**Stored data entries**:
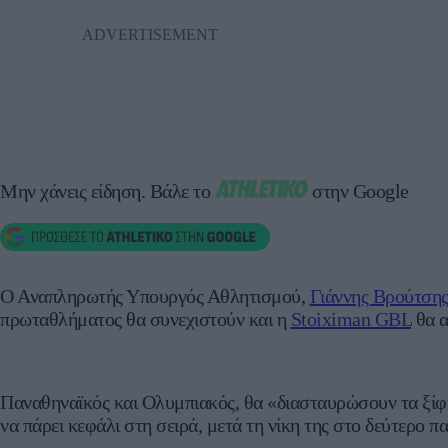
Μην χάνεις είδηση.
Βάλε το
στην Google
Ο Αναπληρωτής Υπουργός Αθλητισμού,
Γιάννης Βρούτση
πρωταθλήματος θα συνεχιστούν και η
Stoiximan GBL
θα α
Παναθηναϊκός και Ολυμπιακός, θα «διασταυρώσουν τα ξί
να πάρει κεφάλι στη σειρά, μετά τη νίκη της στο δεύτερο π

**WHAT THIS TASK INVOLVES**: The data above must be copied exactly. Leave out the pictures.

**TASK RESULT**:
Μην χάνεις είδηση.
Βάλε το
στην Google
Ο Αναπληρωτής Υπουργός Αθλητισμού,
Γιάννης Βρούτση
πρωταθλήματος θα συνεχιστούν και η
Stoiximan GBL
θα α
Παναθηναϊκός και Ολυμπιακός, θα «διασταυρώσουν τα ξί
να πάρει κεφάλι στη σειρά, μετά τη νίκη της στο δεύτερο π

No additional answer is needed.